Data Release: Whole Human Transcriptome from Brain, Heart, and Liver
Tuesday, October 21, 2014
In higher eukaryotic organisms, like humans, RNA transcripts from the vast majority of genes are alternatively spliced. Alternative splicing dramatically increases the protein-coding potential of eukaryotic genomes and its regulation is often specific to a given tissue or developmental stage.

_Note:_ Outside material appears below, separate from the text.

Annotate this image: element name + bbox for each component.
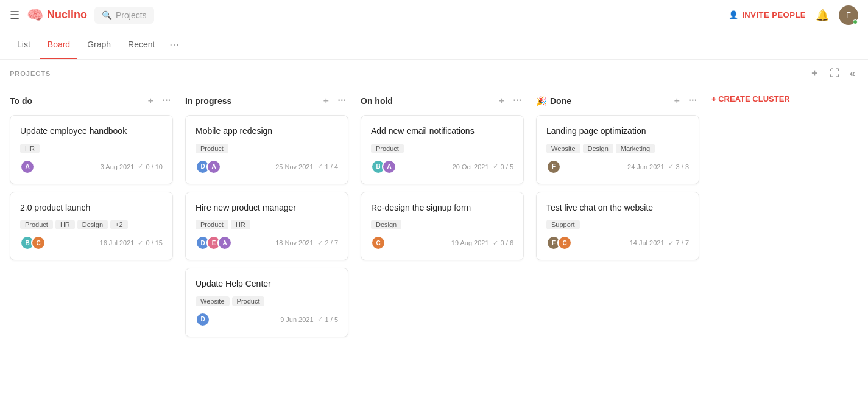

Using our updated Iso-Seq™ sample preparation protocol, we have generated a dataset containing the full-length whole transcriptome from three diverse human tissues (brain, heart, and liver). The updated version of the Iso-Seq method incorporates the use of a new PCR polymerase that improves the representation of larger transcripts, enabling sequencing of cDNAs of nearly 10 kb in length. The inclusion of multiple sample types makes this dataset ideal for exploring differential alternative splicing events. Download the polished, full-length transcript sequences and the raw data files.

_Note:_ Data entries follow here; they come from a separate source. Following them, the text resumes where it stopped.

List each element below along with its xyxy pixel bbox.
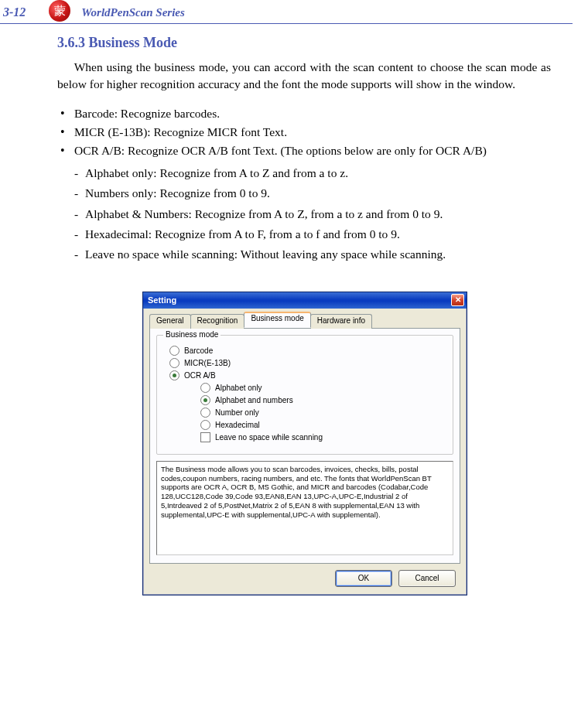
radio-icon	[169, 370, 179, 380]
radio-label: Barcode	[184, 346, 213, 355]
radio-icon	[200, 408, 210, 418]
list-item: Alphabet only: Recognize from A to Z and…	[74, 163, 551, 183]
radio-label: Alphabet only	[215, 384, 262, 392]
list-item: Hexadecimal: Recognize from A to F, from…	[74, 224, 551, 244]
series-title: WorldPenScan Series	[81, 6, 184, 19]
bullet-list: Barcode: Recognize barcodes. MICR (E-13B…	[57, 104, 551, 160]
list-item: Leave no space while scanning: Without l…	[74, 244, 551, 264]
tab-business-mode[interactable]: Business mode	[244, 312, 310, 328]
radio-micr[interactable]: MICR(E-13B)	[169, 358, 446, 368]
tab-recognition[interactable]: Recognition	[190, 314, 245, 329]
radio-number-only[interactable]: Number only	[200, 408, 446, 418]
document-page: 3-12 蒙 WorldPenScan Series 3.6.3 Busines…	[0, 0, 588, 595]
radio-label: Number only	[215, 408, 259, 417]
radio-icon	[200, 420, 210, 430]
page-header: 3-12 蒙 WorldPenScan Series	[0, 0, 573, 24]
list-item: MICR (E-13B): Recognize MICR font Text.	[57, 123, 551, 142]
radio-icon	[169, 346, 179, 356]
sub-list: Alphabet only: Recognize from A to Z and…	[57, 163, 551, 265]
radio-label: Hexadecimal	[215, 421, 260, 429]
dialog-body: General Recognition Business mode Hardwa…	[143, 309, 467, 595]
tab-panel-business-mode: Business mode Barcode MICR(E-13B)	[149, 329, 460, 564]
dialog-titlebar[interactable]: Setting ✕	[143, 292, 467, 309]
radio-icon	[169, 358, 179, 368]
brand-logo-icon: 蒙	[49, 0, 70, 22]
radio-barcode[interactable]: Barcode	[169, 346, 446, 356]
tab-general[interactable]: General	[149, 314, 191, 329]
radio-alphabet-numbers[interactable]: Alphabet and numbers	[200, 395, 446, 405]
radio-ocr-ab[interactable]: OCR A/B	[169, 370, 446, 380]
list-item: Alphabet & Numbers: Recognize from A to …	[74, 204, 551, 224]
radio-label: OCR A/B	[184, 371, 216, 380]
radio-icon	[200, 383, 210, 393]
checkbox-icon	[200, 432, 210, 442]
ok-button[interactable]: OK	[335, 570, 392, 587]
section-intro: When using the business mode, you can ac…	[57, 59, 551, 94]
business-mode-fieldset: Business mode Barcode MICR(E-13B)	[156, 335, 453, 455]
section-heading: 3.6.3 Business Mode	[57, 35, 551, 51]
radio-alphabet-only[interactable]: Alphabet only	[200, 383, 446, 393]
radio-icon	[200, 395, 210, 405]
radio-hexadecimal[interactable]: Hexadecimal	[200, 420, 446, 430]
settings-dialog: Setting ✕ General Recognition Business m…	[142, 292, 467, 595]
radio-label: Alphabet and numbers	[215, 396, 293, 404]
list-item: Numbers only: Recognize from 0 to 9.	[74, 183, 551, 203]
checkbox-no-space[interactable]: Leave no space while scanning	[200, 432, 446, 442]
tab-strip: General Recognition Business mode Hardwa…	[149, 313, 460, 329]
page-number: 3-12	[3, 5, 26, 19]
cancel-button[interactable]: Cancel	[398, 570, 456, 587]
radio-label: MICR(E-13B)	[184, 359, 231, 367]
fieldset-legend: Business mode	[163, 330, 220, 339]
list-item: OCR A/B: Recognize OCR A/B font Text. (T…	[57, 142, 551, 160]
close-icon: ✕	[455, 296, 461, 304]
checkbox-label: Leave no space while scanning	[215, 433, 323, 442]
list-item: Barcode: Recognize barcodes.	[57, 104, 551, 123]
description-textbox: The Business mode allows you to scan bar…	[156, 461, 453, 555]
tab-hardware-info[interactable]: Hardware info	[310, 314, 372, 329]
dialog-button-row: OK Cancel	[149, 564, 460, 588]
settings-dialog-screenshot: Setting ✕ General Recognition Business m…	[142, 292, 466, 595]
close-button[interactable]: ✕	[451, 294, 464, 306]
dialog-title: Setting	[148, 295, 176, 305]
page-content: 3.6.3 Business Mode When using the busin…	[0, 35, 588, 595]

We have also uploaded the polished, full-length, non-redundant transcript set onto the UCSC Genome Browser to enable browsing of the data. An example of the data is shown below in Figure 2. Access the genome browser tracks.
Materials and Methods
Human mRNA samples were purchased from Biochain. Amplified double-stranded cDNA was generated as outlined in the updated version of the Iso-Seq target preparation protocol. The distribution of cDNA sizes was determined by running the amplified cDNA on a Bioanalyzer (Figure 1). The amplified cDNA was size fractionated on a BluePippin™ system (Sage Science). Size fractions of 1-2 kb, 2-3 kb, 3-6 kb, and 5-10 kb were collected, purified, and subjected to an additional round of PCR amplification. The 5-10 kb fraction was not collected for the liver sample because there were insufficient transcripts of ≥ 5 kb (Figure 1).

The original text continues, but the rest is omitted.